Car ce roman foisonnant se définit tout autant par la myriade de digressions animalières, ésotériques ou science-fictionnelles qui le parcourent, ainsi que par ses jeux divers sur la langue. Nonsense et non sequitur ont tout autant leur place dans l’univers de l’auteur que les réflexions sur le fonctionnement du cerveau ou les pieuvres mimétiques. Et un dialogue en forme de jeu entre Natalie et Hollberg sur les psychés mortes attendant dans un cloud de revenir à la vie peut nous placer au cœur de l’intrigue.

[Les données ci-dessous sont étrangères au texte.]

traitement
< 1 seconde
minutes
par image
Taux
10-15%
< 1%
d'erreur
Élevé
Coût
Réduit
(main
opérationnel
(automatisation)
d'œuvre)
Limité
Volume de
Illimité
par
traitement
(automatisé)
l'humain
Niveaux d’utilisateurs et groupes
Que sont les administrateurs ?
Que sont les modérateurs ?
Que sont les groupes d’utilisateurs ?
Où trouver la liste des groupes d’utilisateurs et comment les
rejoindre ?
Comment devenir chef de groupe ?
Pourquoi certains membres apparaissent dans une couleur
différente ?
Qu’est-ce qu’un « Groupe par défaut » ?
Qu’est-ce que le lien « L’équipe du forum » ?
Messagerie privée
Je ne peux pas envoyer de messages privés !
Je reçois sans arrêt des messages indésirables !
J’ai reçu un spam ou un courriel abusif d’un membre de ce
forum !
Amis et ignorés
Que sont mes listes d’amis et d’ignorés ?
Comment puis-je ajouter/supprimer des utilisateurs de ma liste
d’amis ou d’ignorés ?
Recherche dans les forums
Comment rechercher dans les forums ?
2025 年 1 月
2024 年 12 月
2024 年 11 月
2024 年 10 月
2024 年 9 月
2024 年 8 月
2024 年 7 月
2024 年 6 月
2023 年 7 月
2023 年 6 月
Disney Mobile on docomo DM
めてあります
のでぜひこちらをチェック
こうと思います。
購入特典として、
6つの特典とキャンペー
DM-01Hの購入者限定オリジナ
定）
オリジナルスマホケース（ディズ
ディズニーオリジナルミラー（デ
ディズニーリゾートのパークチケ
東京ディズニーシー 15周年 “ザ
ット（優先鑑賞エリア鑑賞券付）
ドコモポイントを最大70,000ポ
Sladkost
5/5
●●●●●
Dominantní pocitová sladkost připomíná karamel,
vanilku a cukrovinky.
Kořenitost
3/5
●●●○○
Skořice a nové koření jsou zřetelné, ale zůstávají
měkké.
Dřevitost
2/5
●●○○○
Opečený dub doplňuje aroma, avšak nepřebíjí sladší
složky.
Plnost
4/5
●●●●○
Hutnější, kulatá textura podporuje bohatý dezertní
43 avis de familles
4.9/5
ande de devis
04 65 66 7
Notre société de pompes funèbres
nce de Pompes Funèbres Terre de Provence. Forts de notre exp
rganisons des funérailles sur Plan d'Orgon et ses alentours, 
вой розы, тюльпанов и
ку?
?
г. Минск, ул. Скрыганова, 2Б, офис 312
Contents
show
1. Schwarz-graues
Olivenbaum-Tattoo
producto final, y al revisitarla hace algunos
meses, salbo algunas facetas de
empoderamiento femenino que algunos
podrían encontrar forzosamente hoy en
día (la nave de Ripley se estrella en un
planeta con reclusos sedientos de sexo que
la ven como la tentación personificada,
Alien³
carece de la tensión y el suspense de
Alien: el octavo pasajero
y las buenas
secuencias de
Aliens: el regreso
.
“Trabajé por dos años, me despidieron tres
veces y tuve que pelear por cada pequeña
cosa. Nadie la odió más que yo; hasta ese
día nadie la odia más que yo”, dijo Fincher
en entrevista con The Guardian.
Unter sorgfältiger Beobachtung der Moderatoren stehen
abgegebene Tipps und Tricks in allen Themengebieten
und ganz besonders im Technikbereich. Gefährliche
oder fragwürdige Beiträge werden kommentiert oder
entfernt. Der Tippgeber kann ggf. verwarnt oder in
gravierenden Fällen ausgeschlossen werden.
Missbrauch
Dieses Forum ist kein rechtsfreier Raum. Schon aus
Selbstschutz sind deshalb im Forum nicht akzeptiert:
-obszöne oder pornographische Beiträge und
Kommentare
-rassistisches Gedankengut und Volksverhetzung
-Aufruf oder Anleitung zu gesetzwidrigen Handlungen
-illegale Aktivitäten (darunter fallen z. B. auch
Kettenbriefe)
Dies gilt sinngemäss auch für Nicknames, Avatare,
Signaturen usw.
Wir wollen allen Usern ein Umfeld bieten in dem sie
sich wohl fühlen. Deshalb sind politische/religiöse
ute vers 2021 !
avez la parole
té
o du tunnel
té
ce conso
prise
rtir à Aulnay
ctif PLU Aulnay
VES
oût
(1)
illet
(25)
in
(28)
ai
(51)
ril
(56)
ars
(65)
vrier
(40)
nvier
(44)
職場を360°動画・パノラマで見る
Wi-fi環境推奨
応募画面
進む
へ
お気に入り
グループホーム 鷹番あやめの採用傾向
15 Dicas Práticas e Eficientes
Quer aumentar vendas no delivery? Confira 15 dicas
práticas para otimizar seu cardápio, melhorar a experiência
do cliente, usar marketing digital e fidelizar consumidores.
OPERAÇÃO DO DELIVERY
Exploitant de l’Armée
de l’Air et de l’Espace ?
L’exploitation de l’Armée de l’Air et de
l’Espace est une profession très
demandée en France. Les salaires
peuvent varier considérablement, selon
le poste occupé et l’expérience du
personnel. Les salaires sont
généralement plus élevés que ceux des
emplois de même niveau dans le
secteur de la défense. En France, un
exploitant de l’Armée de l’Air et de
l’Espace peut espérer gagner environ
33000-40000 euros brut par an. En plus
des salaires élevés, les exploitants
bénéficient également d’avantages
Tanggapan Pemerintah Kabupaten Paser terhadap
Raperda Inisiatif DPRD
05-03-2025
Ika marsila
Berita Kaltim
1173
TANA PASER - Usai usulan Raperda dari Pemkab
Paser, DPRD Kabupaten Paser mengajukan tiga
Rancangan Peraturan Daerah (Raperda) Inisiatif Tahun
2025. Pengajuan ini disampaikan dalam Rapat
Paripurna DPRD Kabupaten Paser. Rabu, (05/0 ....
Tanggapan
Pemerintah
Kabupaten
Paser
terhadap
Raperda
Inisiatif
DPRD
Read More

C’est un long voyage qu’il m’a fallu parcourir (mille dix-neuf pages pour l’original, neuf cent quatre-vingt-dix pour la traduction, par les hasards et les choix de mise en page, voilà d’ailleurs qui a sans doute fait sourire l’auteur), avec un compte à rebours de pages à traduire, à relire et re-re-relire avant le décollage, une lecture à haute voix comme une transe incantatoire – les éléments récurrents me plongeant parfois dans un véritable tourbillon de mots –, mais le paysage, on s’en doute, fut loin d’être monotone. Ce fut un bonheur de détourner les mots avec l’auteur, de partir en maraude avec Natalie l’auxiliente, de regarder interagir les référants et leurs référentes, de partager le quotidien du vaisseau Villa Koselbruch et la folie douce de ses passagers. À tel point que si l’auteur repartait pour un nouveau périple, rapportant avec lui d’autres échantillons de matériaux encore inconnus sur notre planète, je remonterais dans la capsule aussitôt.
Lorsque nous nous sommes rencontrés, Clemens, au détour de la conversation, m’a dit qu’il était curieux de voir quelles erreurs pouvaient se glisser dans les traductions, malgré toutes les questions qu’on posait à ses collègues ou à l’auteur pour éclaircir ce qui nous échappe. Voilà qui me livrait une nouvelle preuve de sa passion pour les détails incongrus. Pour ma part, je suis trop sage pour souhaiter le contraire, alors : espérons qu’ici il n’y en ait pas.

* Traductrice, entre autres, de Michael Köhlmeier, Andrea Maria Schenkel et Jens Harder. Les Femmes sont des guitares (dont on ne devrait pas jouer) paraît début septembre aux éditions Jacqueline Chambon.

Stéphanie Lux
Le Matricule des Anges n°186 , septembre 2017.